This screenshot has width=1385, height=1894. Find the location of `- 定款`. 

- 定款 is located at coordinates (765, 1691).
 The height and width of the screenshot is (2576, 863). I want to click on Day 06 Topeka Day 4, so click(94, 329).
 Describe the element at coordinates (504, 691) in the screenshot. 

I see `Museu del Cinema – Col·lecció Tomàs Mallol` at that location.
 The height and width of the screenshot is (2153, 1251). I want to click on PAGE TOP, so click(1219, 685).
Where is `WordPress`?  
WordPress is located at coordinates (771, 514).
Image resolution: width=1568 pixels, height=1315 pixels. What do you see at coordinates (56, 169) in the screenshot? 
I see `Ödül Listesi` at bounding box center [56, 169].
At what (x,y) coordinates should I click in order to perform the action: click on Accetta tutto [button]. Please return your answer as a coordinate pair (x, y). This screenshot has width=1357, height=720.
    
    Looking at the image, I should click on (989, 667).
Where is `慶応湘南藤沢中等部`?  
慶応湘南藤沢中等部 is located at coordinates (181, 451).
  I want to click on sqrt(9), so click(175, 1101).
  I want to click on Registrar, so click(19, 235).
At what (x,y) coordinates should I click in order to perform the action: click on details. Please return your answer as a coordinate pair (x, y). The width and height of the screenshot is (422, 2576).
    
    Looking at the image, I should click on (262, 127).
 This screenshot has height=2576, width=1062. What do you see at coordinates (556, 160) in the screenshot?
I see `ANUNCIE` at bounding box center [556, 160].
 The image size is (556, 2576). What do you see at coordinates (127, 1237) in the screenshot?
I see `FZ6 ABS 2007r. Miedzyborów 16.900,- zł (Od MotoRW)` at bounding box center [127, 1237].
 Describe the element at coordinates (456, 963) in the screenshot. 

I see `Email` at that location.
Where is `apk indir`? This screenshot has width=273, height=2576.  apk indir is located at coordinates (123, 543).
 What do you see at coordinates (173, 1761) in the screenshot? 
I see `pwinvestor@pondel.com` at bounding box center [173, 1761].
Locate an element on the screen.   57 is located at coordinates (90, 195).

____

TASK DETAILS. Write out the whole listing above once more, exactly.

EXERCISE RESPONSE.
This screenshot has width=1385, height=1894. Find the location of `- 定款`. 

- 定款 is located at coordinates (765, 1691).
 The height and width of the screenshot is (2576, 863). I want to click on Day 06 Topeka Day 4, so click(94, 329).
 Describe the element at coordinates (504, 691) in the screenshot. 

I see `Museu del Cinema – Col·lecció Tomàs Mallol` at that location.
 The height and width of the screenshot is (2153, 1251). I want to click on PAGE TOP, so click(1219, 685).
Where is `WordPress`?  
WordPress is located at coordinates (771, 514).
Image resolution: width=1568 pixels, height=1315 pixels. What do you see at coordinates (56, 169) in the screenshot? 
I see `Ödül Listesi` at bounding box center [56, 169].
At what (x,y) coordinates should I click in order to perform the action: click on Accetta tutto [button]. Please return your answer as a coordinate pair (x, y). This screenshot has width=1357, height=720.
    
    Looking at the image, I should click on (989, 667).
Where is `慶応湘南藤沢中等部`?  
慶応湘南藤沢中等部 is located at coordinates (181, 451).
  I want to click on sqrt(9), so click(175, 1101).
  I want to click on Registrar, so click(19, 235).
At what (x,y) coordinates should I click in order to perform the action: click on details. Please return your answer as a coordinate pair (x, y). The width and height of the screenshot is (422, 2576).
    
    Looking at the image, I should click on (262, 127).
 This screenshot has height=2576, width=1062. What do you see at coordinates (556, 160) in the screenshot?
I see `ANUNCIE` at bounding box center [556, 160].
 The image size is (556, 2576). What do you see at coordinates (127, 1237) in the screenshot?
I see `FZ6 ABS 2007r. Miedzyborów 16.900,- zł (Od MotoRW)` at bounding box center [127, 1237].
 Describe the element at coordinates (456, 963) in the screenshot. 

I see `Email` at that location.
Where is `apk indir`? This screenshot has width=273, height=2576.  apk indir is located at coordinates (123, 543).
 What do you see at coordinates (173, 1761) in the screenshot? 
I see `pwinvestor@pondel.com` at bounding box center [173, 1761].
Locate an element on the screen.   57 is located at coordinates (90, 195).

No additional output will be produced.